Being lucky enough to live for many years away from an epidemic has made us more fragile to face the one that plagues us today. It forces us at the same time to know how difficult it is to reach their source and how to combat it.
Heated discussions divided the medical world over whether yellow fever was a contagious disease. What it was clear was that its consequences were serious and fatal. Endemically or permanently, it spread to different locations as more or less intense epidemics and small outbreaks.
Carlos J. Finlay made his first statement on the theory of the yellow fever transmitting agent at the International Sanitary Conference in Washington; United States of America, February 18th, 1881. These statements mark a step forward of great importance in medical science, because it is the first time that the possibility of a disease being transmitted, from man to man, through an intermediary agent, has been made public. It would go down in medicine history as the scientific theory of the contagion of diseases.
A significant date
On August 14th of the same year, Finlay presented his work to the Havana Academy of Sciences: “The mosquito hypothetically considered as a transmitting agent of yellow fever”, called historical by specifying the Culex mosquito, now known as the Aedes Aegypti, the inheritance transmitter of the disease arriving with this to the totality of his doctrine.

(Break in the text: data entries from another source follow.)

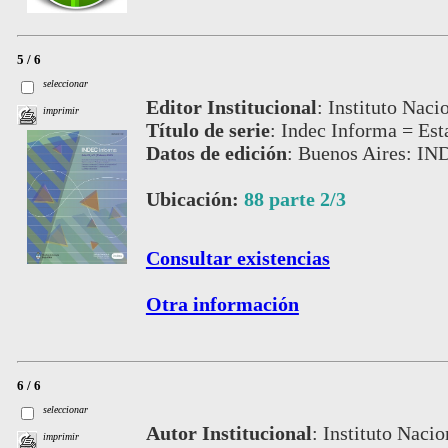
5 / 6
seleccionar
Editor Institucional
:
Instituto Naci
imprimir
Título de serie
:
Indec Informa = Est
Datos de edición
:
Buenos Aires: IND
Ubicación:
88 parte 2/3
Consultar existencias
Otra información
6 / 6
seleccionar
Autor Institucional
:
Instituto Nacio
imprimir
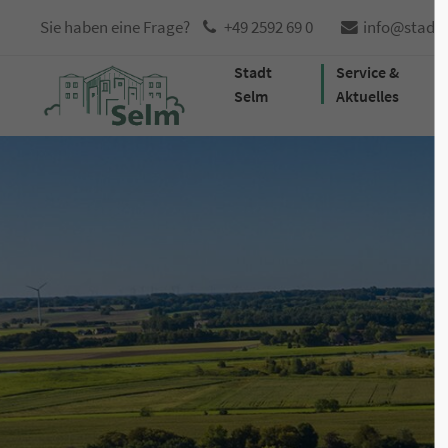
Sie haben eine Frage?
+49 2592 69 0
info@stadt
Stadt
Service &
Selm
Aktuelles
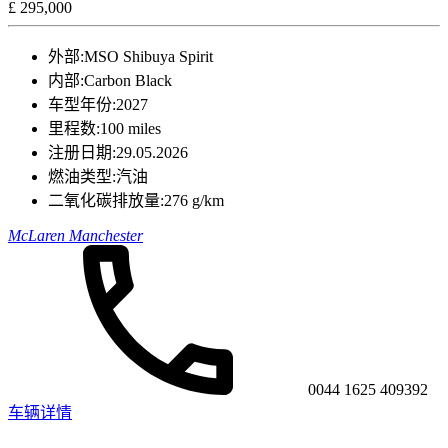
£ 295,000
外部:
MSO Shibuya Spirit
内部:
Carbon Black
车型年份:
2027
里程数:
100 miles
注册日期:
29.05.2026
燃油类型:
汽油
二氧化碳排放量:
276 g/km
McLaren Manchester
0044 1625 409392
车辆详情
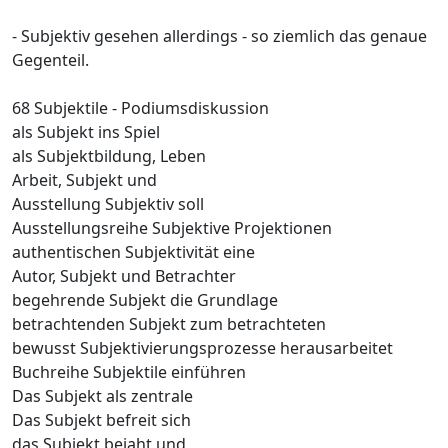
- Subjektiv gesehen allerdings - so ziemlich das genaue
Gegenteil.
68 Subjektile - Podiumsdiskussion
als Subjekt ins Spiel
als Subjektbildung, Leben
Arbeit, Subjekt und
Ausstellung Subjektiv soll
Ausstellungsreihe Subjektive Projektionen
authentischen Subjektivität eine
Autor, Subjekt und Betrachter
begehrende Subjekt die Grundlage
betrachtenden Subjekt zum betrachteten
bewusst Subjektivierungsprozesse herausarbeitet
Buchreihe Subjektile einführen
Das Subjekt als zentrale
Das Subjekt befreit sich
das Subjekt bejaht und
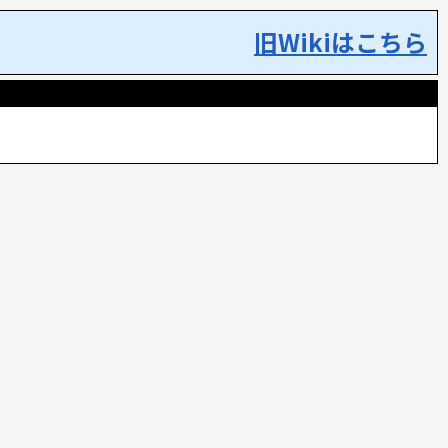
旧Wikiはこちら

In Washington he had presented the theoretical foundations and in this, a masterful practical application of the scientifically proven value of his conception of contagion.
Finlay had enunciated one of the most significant theories about contagion and infection in disease. He formulated with great precision the postulate, most valuable for the prevention and prophylaxis of epidemic and contagious diseases: the suppression of the vector, which 140 years after it was passed, constitutes the most effective way of eradicating diseases.